• **Requirement**
In the records that follow, locate every line with "Volvo" and extract it.

Start of Supplied data

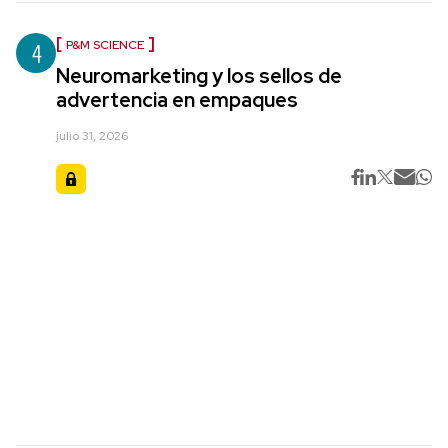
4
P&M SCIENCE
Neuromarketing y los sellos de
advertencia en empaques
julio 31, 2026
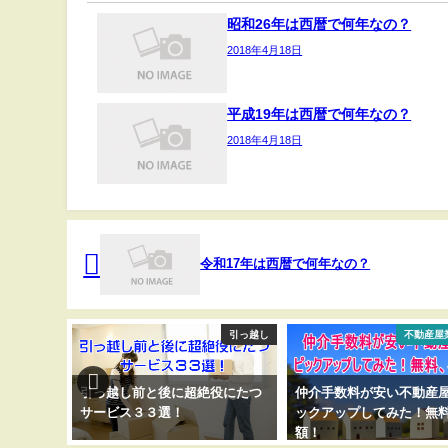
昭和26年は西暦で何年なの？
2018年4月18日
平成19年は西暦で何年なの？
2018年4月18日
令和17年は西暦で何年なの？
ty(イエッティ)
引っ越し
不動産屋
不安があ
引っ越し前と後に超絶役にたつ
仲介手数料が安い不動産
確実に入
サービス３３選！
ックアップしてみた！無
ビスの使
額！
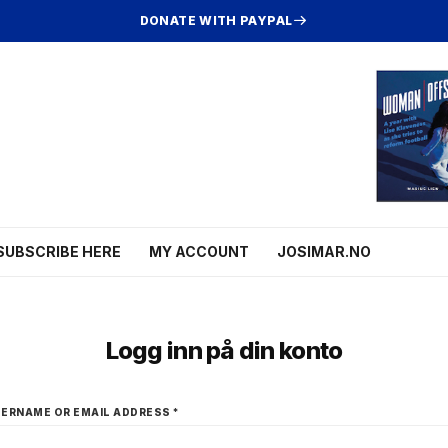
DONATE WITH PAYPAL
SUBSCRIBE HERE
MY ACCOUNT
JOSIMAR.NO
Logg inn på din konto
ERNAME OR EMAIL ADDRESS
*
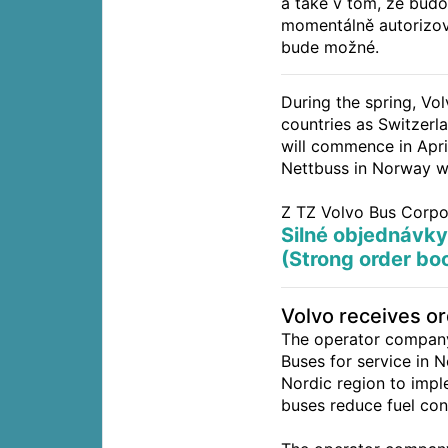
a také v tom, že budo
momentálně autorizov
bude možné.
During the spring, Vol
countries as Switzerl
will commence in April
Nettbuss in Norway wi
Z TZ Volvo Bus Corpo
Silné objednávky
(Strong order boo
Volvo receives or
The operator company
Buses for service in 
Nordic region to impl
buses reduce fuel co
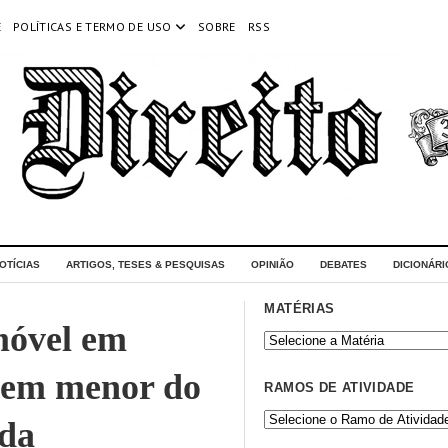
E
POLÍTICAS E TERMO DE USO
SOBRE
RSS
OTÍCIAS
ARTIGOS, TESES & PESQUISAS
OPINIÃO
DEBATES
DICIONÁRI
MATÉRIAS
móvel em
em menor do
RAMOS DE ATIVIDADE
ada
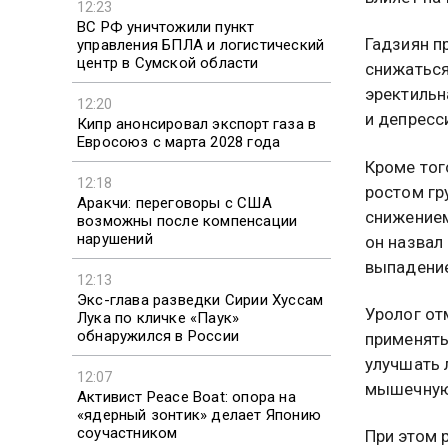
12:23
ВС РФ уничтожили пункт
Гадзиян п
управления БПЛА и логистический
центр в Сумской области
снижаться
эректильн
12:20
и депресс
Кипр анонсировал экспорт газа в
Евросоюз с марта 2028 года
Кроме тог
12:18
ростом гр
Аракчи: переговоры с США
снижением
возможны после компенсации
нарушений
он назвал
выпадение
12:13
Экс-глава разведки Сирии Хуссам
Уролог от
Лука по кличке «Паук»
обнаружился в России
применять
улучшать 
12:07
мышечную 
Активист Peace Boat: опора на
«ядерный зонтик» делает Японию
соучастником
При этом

End of Supplied data

• **Task response**
Z TZ Volvo Bus Corpo
Volvo receives or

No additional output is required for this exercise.